== Data extracts ==

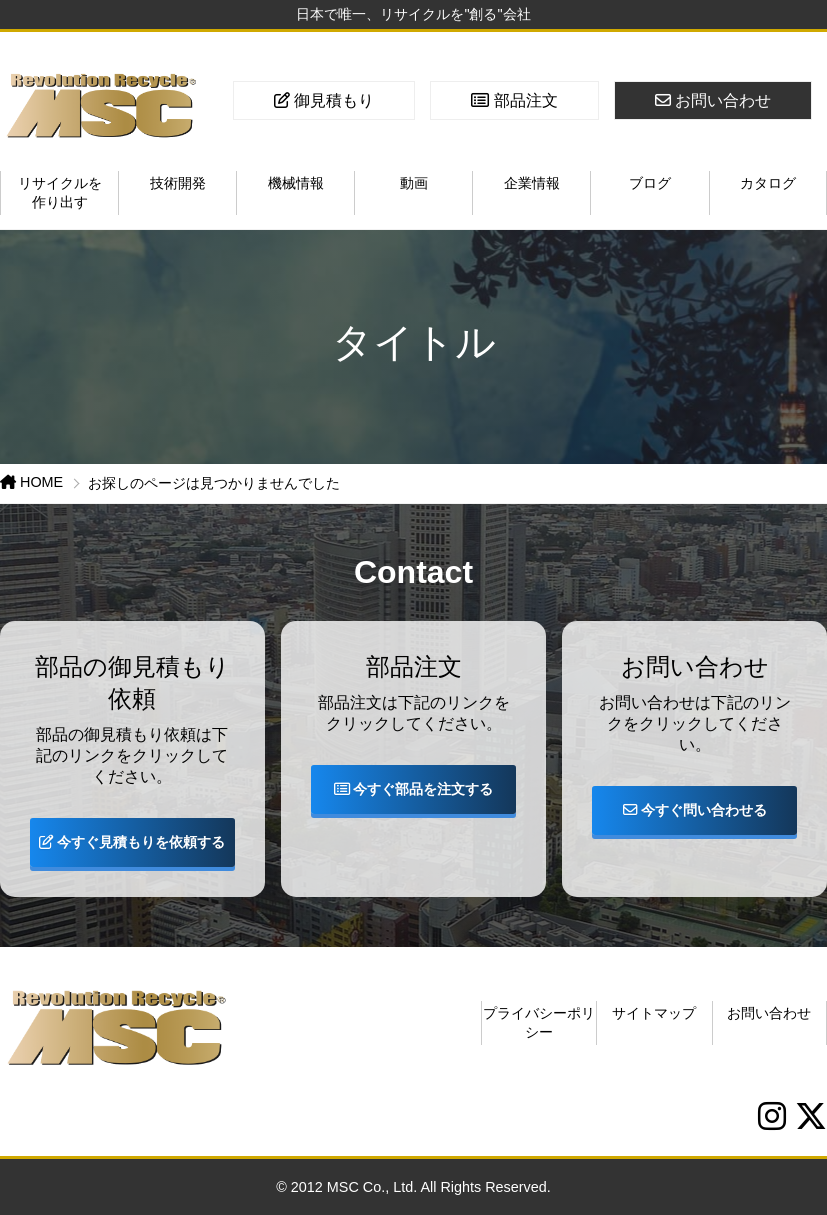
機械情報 (296, 183)
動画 (414, 183)
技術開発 (178, 183)
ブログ (650, 183)
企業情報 (532, 183)
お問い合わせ (769, 1013)
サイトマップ (654, 1013)
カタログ (768, 183)
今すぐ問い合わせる (695, 810)
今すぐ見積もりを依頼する (132, 842)
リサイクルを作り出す (60, 192)
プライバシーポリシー (539, 1022)
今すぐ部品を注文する (414, 789)
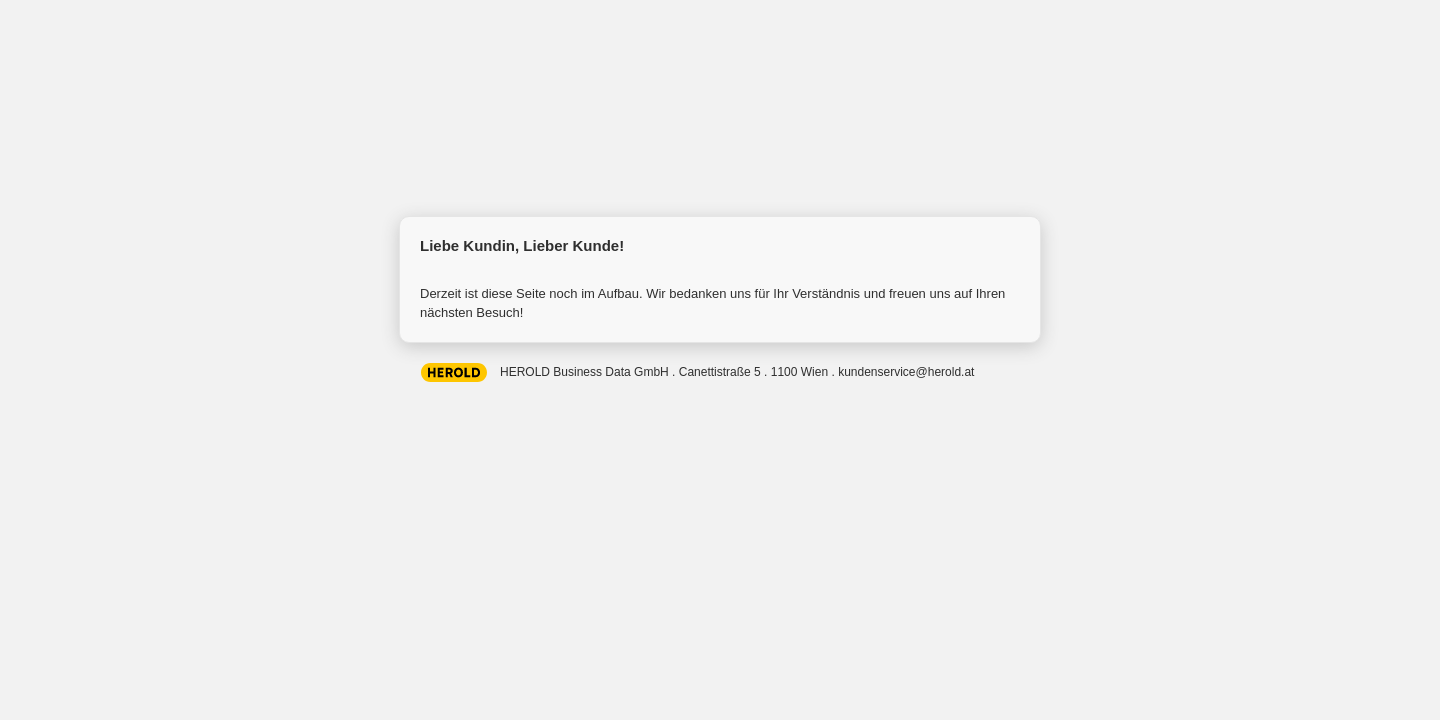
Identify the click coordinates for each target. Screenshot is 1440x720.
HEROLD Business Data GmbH (455, 371)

===

[Exercise]: So that the copy stays exact, reproduce each record word for word and leave its images out.

[Problem solution]:
機械情報 (296, 183)
動画 (414, 183)
技術開発 (178, 183)
ブログ (650, 183)
企業情報 (532, 183)
お問い合わせ (769, 1013)
サイトマップ (654, 1013)
カタログ (768, 183)
今すぐ問い合わせる (695, 810)
今すぐ見積もりを依頼する (132, 842)
リサイクルを作り出す (60, 192)
プライバシーポリシー (539, 1022)
今すぐ部品を注文する (414, 789)
Identify the click coordinates for each target. Screenshot is 1440x720.
HEROLD Business Data GmbH (455, 371)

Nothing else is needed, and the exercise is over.